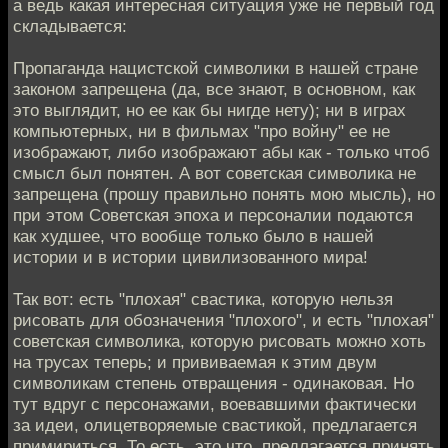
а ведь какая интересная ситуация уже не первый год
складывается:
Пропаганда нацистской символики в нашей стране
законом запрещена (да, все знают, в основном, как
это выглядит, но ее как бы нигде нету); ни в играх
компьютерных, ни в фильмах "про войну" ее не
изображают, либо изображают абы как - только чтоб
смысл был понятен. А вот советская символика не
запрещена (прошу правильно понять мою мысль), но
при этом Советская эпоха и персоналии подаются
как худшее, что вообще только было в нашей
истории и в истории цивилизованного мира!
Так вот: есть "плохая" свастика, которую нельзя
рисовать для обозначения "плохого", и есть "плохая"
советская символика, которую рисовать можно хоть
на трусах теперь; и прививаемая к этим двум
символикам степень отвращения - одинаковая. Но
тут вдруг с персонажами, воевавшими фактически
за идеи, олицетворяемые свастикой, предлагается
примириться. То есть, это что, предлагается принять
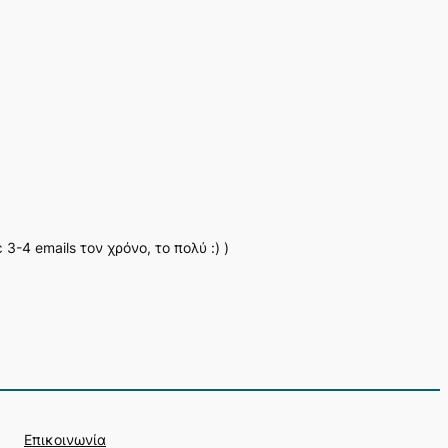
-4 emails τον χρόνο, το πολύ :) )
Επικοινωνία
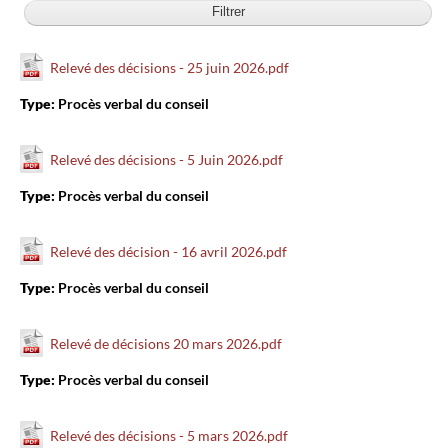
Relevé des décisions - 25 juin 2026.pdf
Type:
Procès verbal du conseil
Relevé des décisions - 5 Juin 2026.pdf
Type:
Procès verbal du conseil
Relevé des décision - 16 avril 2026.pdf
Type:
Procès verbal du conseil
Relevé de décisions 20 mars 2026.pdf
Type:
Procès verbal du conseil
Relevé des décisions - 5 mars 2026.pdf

◇ ◇ ◇ ◇ ◇

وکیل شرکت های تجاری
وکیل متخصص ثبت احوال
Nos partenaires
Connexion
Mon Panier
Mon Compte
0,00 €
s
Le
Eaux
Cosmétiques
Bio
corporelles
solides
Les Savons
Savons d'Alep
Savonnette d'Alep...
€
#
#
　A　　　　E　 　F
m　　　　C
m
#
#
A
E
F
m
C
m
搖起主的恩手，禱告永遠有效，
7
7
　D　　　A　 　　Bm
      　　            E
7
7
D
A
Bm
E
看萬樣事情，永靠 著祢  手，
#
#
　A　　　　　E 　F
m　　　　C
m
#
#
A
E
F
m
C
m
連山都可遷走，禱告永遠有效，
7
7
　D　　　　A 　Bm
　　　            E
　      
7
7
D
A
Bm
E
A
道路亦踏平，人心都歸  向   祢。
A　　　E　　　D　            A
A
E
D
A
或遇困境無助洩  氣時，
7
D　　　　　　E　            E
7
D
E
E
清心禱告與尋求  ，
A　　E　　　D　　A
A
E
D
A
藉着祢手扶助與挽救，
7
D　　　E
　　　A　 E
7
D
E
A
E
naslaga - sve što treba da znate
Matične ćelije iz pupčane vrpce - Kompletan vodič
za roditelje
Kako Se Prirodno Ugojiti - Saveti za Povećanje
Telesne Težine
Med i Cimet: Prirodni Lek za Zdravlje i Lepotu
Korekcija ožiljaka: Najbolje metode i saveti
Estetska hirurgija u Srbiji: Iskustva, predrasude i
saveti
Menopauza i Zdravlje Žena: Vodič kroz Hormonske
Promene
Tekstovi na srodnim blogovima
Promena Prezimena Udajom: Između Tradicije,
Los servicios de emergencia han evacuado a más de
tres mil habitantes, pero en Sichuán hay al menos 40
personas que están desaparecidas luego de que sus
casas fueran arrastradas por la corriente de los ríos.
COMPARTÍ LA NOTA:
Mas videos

◇ ◇ ◇ ◇ ◇

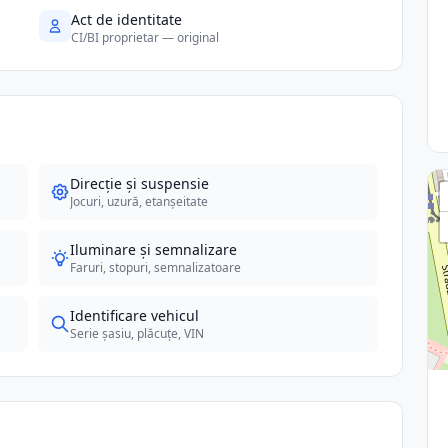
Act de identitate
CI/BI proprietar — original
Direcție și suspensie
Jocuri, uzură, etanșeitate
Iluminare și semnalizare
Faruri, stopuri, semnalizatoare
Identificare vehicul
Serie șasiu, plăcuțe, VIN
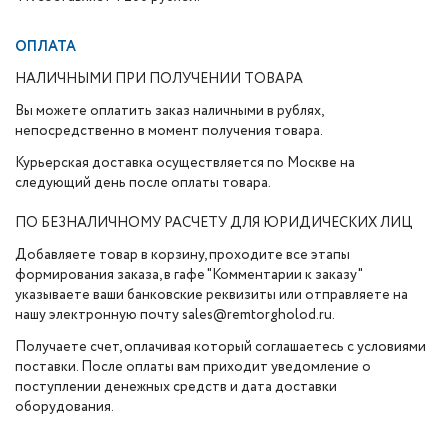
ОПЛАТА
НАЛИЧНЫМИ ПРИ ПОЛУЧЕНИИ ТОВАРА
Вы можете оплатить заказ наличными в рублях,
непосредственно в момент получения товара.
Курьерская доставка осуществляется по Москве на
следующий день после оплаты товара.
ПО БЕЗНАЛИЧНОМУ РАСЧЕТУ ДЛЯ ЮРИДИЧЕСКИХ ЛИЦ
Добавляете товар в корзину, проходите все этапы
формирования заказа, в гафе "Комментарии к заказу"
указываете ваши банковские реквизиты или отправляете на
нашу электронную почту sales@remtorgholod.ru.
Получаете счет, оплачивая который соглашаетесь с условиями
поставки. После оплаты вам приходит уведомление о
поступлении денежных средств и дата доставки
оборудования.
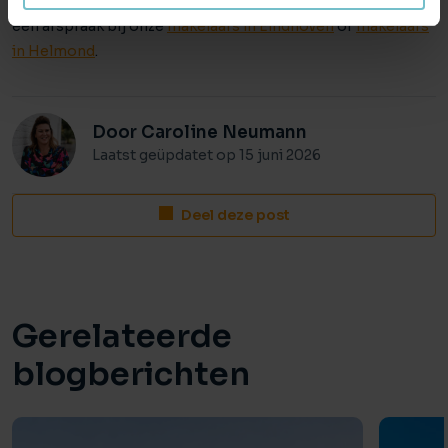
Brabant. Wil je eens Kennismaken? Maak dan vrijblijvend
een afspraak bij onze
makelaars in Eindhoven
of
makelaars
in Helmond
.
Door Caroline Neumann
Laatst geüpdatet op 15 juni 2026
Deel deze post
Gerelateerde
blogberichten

◇ ◇ ◇ ◇ ◇

§ What to produce
Lines in the listing above that contain the word "рисовать" must be copied; leave out the rest.

§ The answer
рисовать для обозначения "плохого", и есть "плохая"
советская символика, которую рисовать можно хоть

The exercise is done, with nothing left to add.